The feed supplement was eventually fed to the animals, anyway. But not one of the Alvarez siblings followed up its impact on growth performance, forgetting the product altogether. All they can recall was when they butcher the pigs and broilers, they noticed both meats to be tender and juicy, had few fat, and tasted like the native hog and fowl. They also noticed that their layers yielded bigger eggs with yellow orange yolk and with very few soft shells.
"It was an unusual conclusion. All of a sudden I realized our supplemental mix must have unique qualities that improve health, fight stress, and improve stamina," Alvarez said.
After reluctantly hiring a salesman who went around town selling the additive, more buyers and users reported amazing results. One taker confessed he had succeeded in saving 15 of his 30 piglets on the brink of death caused by scouring.
Another neighbor, who happened to be a Bureau of Animal Industry employee, attested to the products efficacy on a number of animal diseases and even went on convincing Alvarez to have the feed additive registered with BAI.
Independent studies on the products effect on broilers done by the Animal and Dairy Science Cluster of the University of the Philippines at Los Baños also showed that it can reduce feed consumption and improve feed efficacy, allowing income over feed and chick cost to rise dramatically.
Given the astonishing results and despite limited distribution in the last few years, Alvarez said he was now ready to promote his product for wider use by the poultry and livestock sector.
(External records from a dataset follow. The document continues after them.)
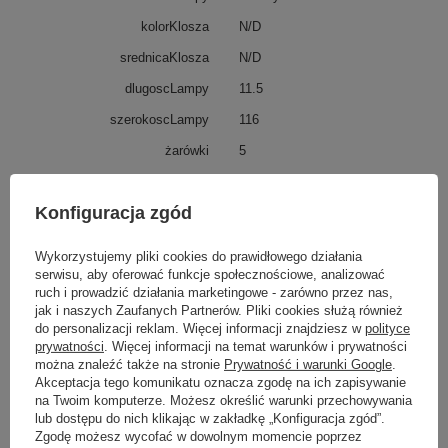
kolorKlosza
N/D
srednicaKlosza
N/D
dlugoscLampy
11.5
szerokoscLampy
116
żarówki
5
oprawka
GU10 AR 111
Konfiguracja zgód
watt
15W MAX LED
Nazwa
OPRAWKA
Wykorzystujemy pliki cookies do prawidłowego działania
WYSOKOŚC KARTONU [cm]
serwisu, aby oferować funkcje społecznościowe, analizować
ruch i prowadzić działania marketingowe - zarówno przez nas,
GŁĘBOKOŚĆ KARTONU [cm]
jak i naszych Zaufanych Partnerów. Pliki cookies służą również
SZEROKOŚĆ KARTONU [cm]
do personalizacji reklam. Więcej informacji znajdziesz w
polityce
prywatności
. Więcej informacji na temat warunków i prywatności
label
GU10 AR 111
można znaleźć także na stronie
Prywatność i warunki Google
.
26
Akceptacja tego komunikatu oznacza zgodę na ich zapisywanie
na Twoim komputerze. Możesz określić warunki przechowywania
116
lub dostępu do nich klikając w zakładkę „Konfiguracja zgód”.
waga
2,8
Zgodę możesz wycofać w dowolnym momencie poprzez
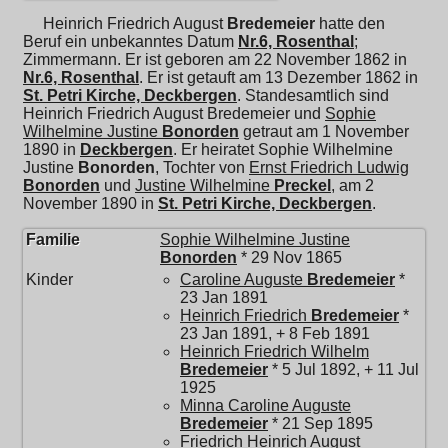
Heinrich Friedrich August
Bredemeier
hatte den
Beruf ein unbekanntes Datum
Nr.6, Rosenthal
;
Zimmermann. Er ist geboren am 22 November 1862 in
Nr.6, Rosenthal
. Er ist getauft am 13 Dezember 1862 in
St. Petri Kirche, Deckbergen
. Standesamtlich sind
Heinrich Friedrich August Bredemeier und
Sophie
Wilhelmine Justine
Bonorden
getraut am 1 November
1890 in
Deckbergen
. Er heiratet
Sophie Wilhelmine
Justine
Bonorden
, Tochter von
Ernst Friedrich Ludwig
Bonorden
und
Justine Wilhelmine
Preckel
, am 2
November 1890 in
St. Petri Kirche, Deckbergen
.
Familie
Sophie Wilhelmine Justine
Bonorden
* 29 Nov 1865
Kinder
Caroline Auguste
Bredemeier
*
23 Jan 1891
Heinrich Friedrich
Bredemeier
*
23 Jan 1891, + 8 Feb 1891
Heinrich Friedrich Wilhelm
Bredemeier
* 5 Jul 1892, + 11 Jul
1925
Minna Caroline Auguste
Bredemeier
* 21 Sep 1895
Friedrich Heinrich August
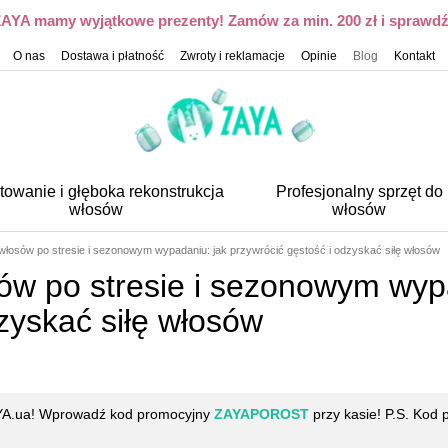
 ZAYA mamy wyjątkowe prezenty! Zamów za min. 200 zł i sprawdź,
O nas
Dostawa i płatność
Zwroty i reklamacje
Opinie
Blog
Kontakt
towanie i głęboka rekonstrukcja
Profesjonalny sprzęt do
włosów
włosów
włosów po stresie i sezonowym wypadaniu: jak przywrócić gęstość i odzyskać siłę włosów
ów po stresie i sezonowym wypa
zyskać siłę włosów
AYA.ua! Wprowadź kod promocyjny
ZAYAPOROST
przy kasie! P.S. Kod 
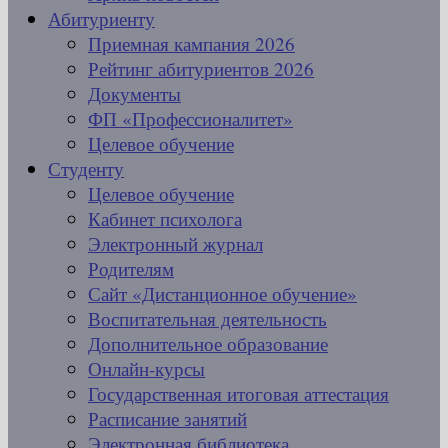
Абитуриенту
Приемная кампания 2026
Рейтинг абитуриентов 2026
Документы
ФП «Профессионалитет»
Целевое обучение
Студенту
Целевое обучение
Кабинет психолога
Электронный журнал
Родителям
Сайт «Дистанционное обучение»
Воспитательная деятельность
Дополнительное образование
Онлайн-курсы
Государственная итоговая аттестация
Расписание занятий
Электронная библиотека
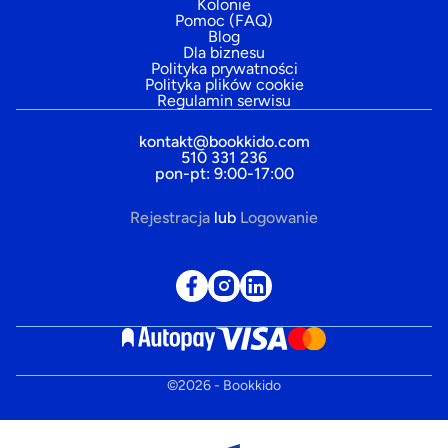
Kolonie
Pomoc (FAQ)
Blog
Dla biznesu
Polityka prywatności
Polityka plików cookie
Regulamin serwisu
kontakt@bookkido.com
510 331 236
pon-pt: 9:00-17:00
Rejestracja
lub
Logowanie
©
2026
- Bookkido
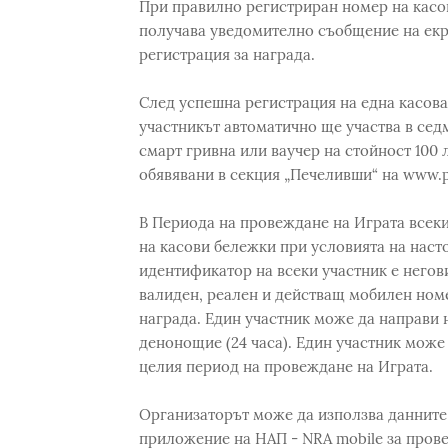
При правилно регистриран номер на касов
получава уведомително съобщение на ек
регистрация за награда.
След успешна регистрация на една касова
участникът автоматично ще участва в сед
смарт гривна или ваучер на стойност 100 л
обявявани в секция „Печеливши“ на www.p
В Периода на провеждане на Играта всек
на касови бележки при условията на насто
идентификатор на всеки участник е негов
валиден, реален и действащ мобилен номе
награда. Един участник може да направи 
денонощие (24 часа). Един участник може
целия период на провеждане на Играта.
Организаторът може да използва данните
приложение на НАП - NRA mobile за прове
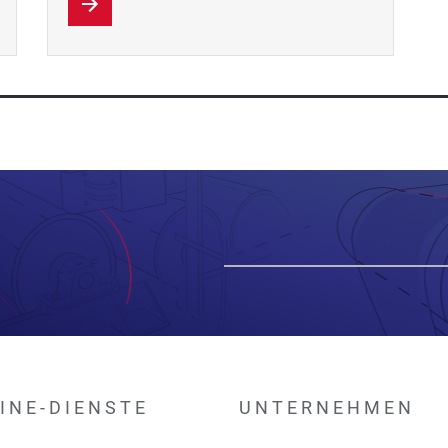
INE-DIENSTE
UNTERNEHMEN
This, he said, is in the hope of sharing the products enormous benefits with Filipino animal raisers.
"Our farmers ought to be given opportunities to be more productive and competitive so its about time our product reaches them for their own advantage," he said. "Rather than seen as competitor to conventional feeds and veterinary health products, ATOVI actually serves as catalyst and their partner to effective and treatment of disease and stimulation of appetite," he explained.
He pointed out that the additive improves feed efficiency or conversion by maintaining health gut, enhancing nutrient digestability and utilization, and promoting faster recovery animals, and reduce ammonia from waste products.
Currently, the product is being used by satisfied hog and layer farms and feed mills like Holiday Hills Stock and Breeder Farm, Leslie Farms, Philac Farm, G Nilo Farm, Desmeg Farm and Feed Mills, Magicorp Feed Mills, to name a few.